■ Required work ■
Among the lines below, output only those between the line holding "ntos e Relatórios" and the line holding "Irakurtzen neuzan Birgilirenak.", inclusive, exactly as written and with no pictures.

** Data in this exercise follows **

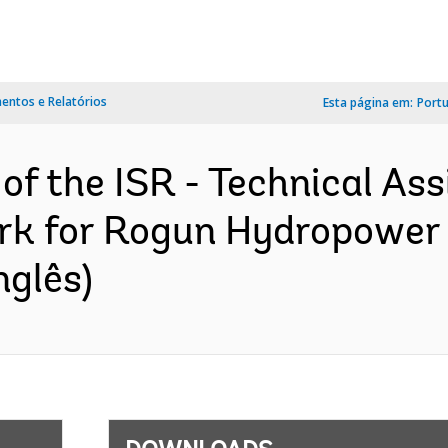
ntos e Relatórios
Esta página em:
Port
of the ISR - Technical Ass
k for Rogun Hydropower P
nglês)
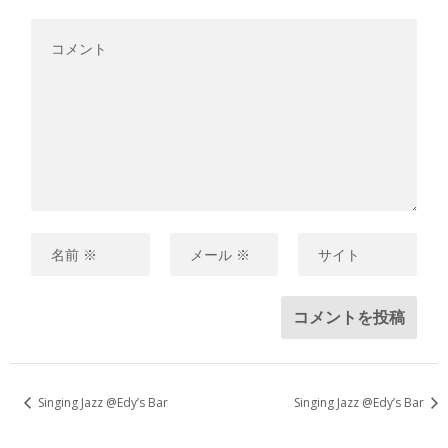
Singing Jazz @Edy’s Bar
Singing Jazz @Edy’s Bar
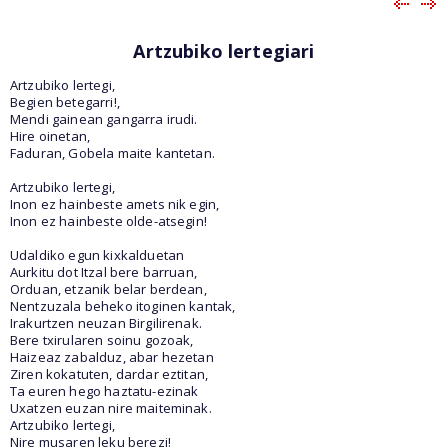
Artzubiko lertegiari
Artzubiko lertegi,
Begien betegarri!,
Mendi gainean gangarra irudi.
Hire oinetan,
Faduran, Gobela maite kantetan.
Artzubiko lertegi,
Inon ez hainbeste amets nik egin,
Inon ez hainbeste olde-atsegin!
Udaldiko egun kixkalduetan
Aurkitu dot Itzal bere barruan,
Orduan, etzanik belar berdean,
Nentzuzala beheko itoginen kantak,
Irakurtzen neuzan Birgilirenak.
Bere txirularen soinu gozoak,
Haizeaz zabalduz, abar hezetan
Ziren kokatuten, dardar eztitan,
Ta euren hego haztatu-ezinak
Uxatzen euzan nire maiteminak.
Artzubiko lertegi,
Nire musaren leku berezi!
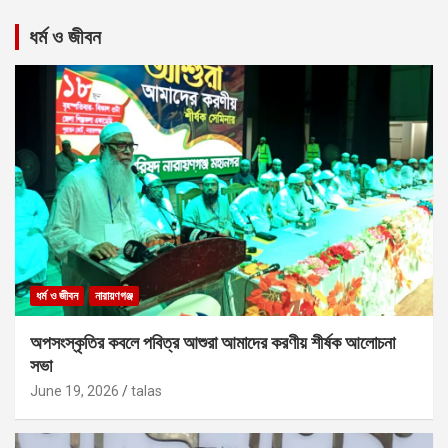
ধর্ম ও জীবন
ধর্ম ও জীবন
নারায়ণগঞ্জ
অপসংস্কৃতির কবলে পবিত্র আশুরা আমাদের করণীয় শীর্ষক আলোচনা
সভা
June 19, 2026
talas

** End of Data in this exercise **
** Data in this exercise follows **

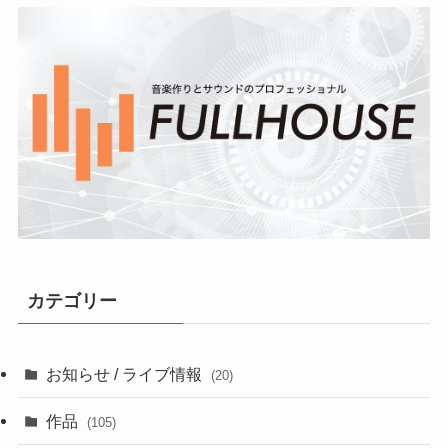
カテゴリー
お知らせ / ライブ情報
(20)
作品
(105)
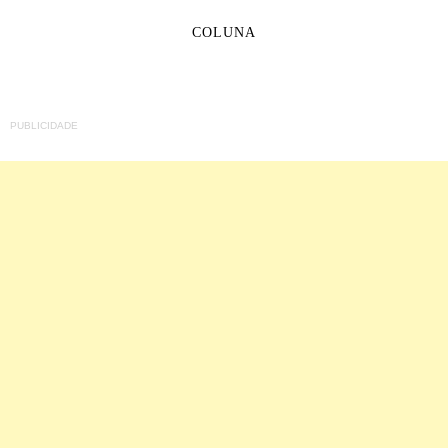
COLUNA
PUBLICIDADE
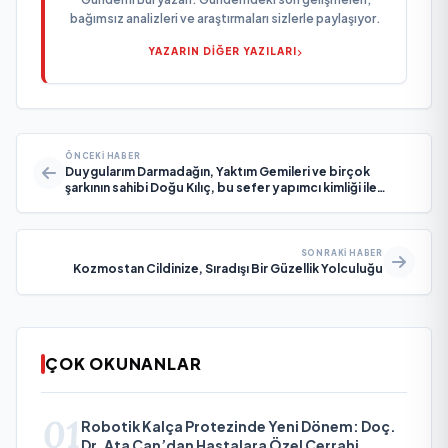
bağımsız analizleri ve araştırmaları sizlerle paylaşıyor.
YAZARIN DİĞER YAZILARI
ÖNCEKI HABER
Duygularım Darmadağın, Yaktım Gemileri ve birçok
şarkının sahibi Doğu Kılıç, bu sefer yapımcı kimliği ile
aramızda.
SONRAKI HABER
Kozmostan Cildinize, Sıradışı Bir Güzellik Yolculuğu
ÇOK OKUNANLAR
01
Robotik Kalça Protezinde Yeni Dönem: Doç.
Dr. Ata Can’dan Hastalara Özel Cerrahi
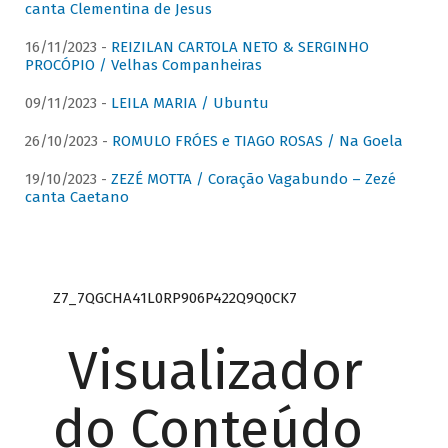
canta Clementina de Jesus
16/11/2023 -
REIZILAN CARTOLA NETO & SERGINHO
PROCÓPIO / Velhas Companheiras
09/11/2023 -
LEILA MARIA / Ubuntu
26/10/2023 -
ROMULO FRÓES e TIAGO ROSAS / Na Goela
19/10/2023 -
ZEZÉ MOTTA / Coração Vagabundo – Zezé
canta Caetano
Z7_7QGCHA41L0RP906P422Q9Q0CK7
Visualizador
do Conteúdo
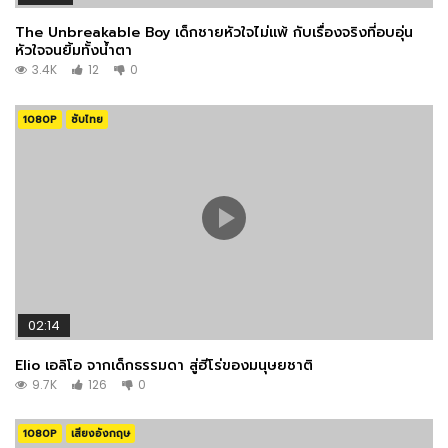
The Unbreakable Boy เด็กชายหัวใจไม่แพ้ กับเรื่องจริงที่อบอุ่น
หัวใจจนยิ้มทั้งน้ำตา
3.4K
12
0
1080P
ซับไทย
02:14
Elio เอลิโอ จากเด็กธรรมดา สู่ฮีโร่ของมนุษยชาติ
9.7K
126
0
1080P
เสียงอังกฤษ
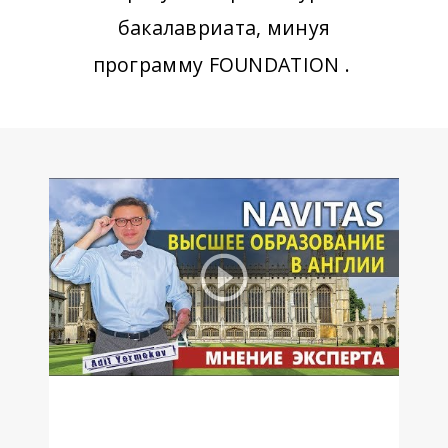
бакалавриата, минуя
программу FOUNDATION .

** End of Data in this exercise **
** Data in this exercise follows **

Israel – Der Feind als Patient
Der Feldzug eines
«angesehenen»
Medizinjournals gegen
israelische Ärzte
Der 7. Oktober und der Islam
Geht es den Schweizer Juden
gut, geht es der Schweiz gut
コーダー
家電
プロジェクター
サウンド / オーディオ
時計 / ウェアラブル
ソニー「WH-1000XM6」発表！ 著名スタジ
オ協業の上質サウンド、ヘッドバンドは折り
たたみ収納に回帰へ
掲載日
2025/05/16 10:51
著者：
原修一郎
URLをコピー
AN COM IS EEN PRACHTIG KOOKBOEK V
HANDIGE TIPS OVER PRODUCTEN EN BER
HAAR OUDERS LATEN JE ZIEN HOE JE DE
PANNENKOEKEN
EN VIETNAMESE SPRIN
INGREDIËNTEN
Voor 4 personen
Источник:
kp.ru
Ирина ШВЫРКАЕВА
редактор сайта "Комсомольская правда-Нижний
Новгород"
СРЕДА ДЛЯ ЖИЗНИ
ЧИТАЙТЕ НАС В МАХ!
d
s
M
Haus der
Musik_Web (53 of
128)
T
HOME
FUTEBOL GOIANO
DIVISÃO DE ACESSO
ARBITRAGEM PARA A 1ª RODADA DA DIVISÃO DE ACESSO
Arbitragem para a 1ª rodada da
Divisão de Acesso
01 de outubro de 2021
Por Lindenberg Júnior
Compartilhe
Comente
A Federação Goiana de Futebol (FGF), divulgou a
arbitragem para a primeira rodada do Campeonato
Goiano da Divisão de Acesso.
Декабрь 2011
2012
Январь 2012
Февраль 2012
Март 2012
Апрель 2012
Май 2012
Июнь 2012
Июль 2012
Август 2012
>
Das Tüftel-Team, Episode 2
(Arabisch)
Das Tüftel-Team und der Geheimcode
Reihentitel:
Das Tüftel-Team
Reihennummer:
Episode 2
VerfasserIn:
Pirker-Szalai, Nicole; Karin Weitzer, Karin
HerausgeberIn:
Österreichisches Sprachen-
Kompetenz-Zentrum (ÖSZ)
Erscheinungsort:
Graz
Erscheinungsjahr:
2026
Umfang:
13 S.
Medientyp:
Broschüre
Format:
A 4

** End of Data in this exercise **

■ Output of the exercise ■
ntos e Relatórios
Esta página em:
Port
of the ISR - Technical Ass
k for Rogun Hydropower P
nglês)
Singing Jazz @Edy’s Bar
Singing Jazz @Edy’s Bar
Artzubiko lertegiari
Artzubiko lertegi,
Begien betegarri!,
Mendi gainean gangarra irudi.
Hire oinetan,
Faduran, Gobela maite kantetan.
Artzubiko lertegi,
Inon ez hainbeste amets nik egin,
Inon ez hainbeste olde-atsegin!
Udaldiko egun kixkalduetan
Aurkitu dot Itzal bere barruan,
Orduan, etzanik belar berdean,
Nentzuzala beheko itoginen kantak,
Irakurtzen neuzan Birgilirenak.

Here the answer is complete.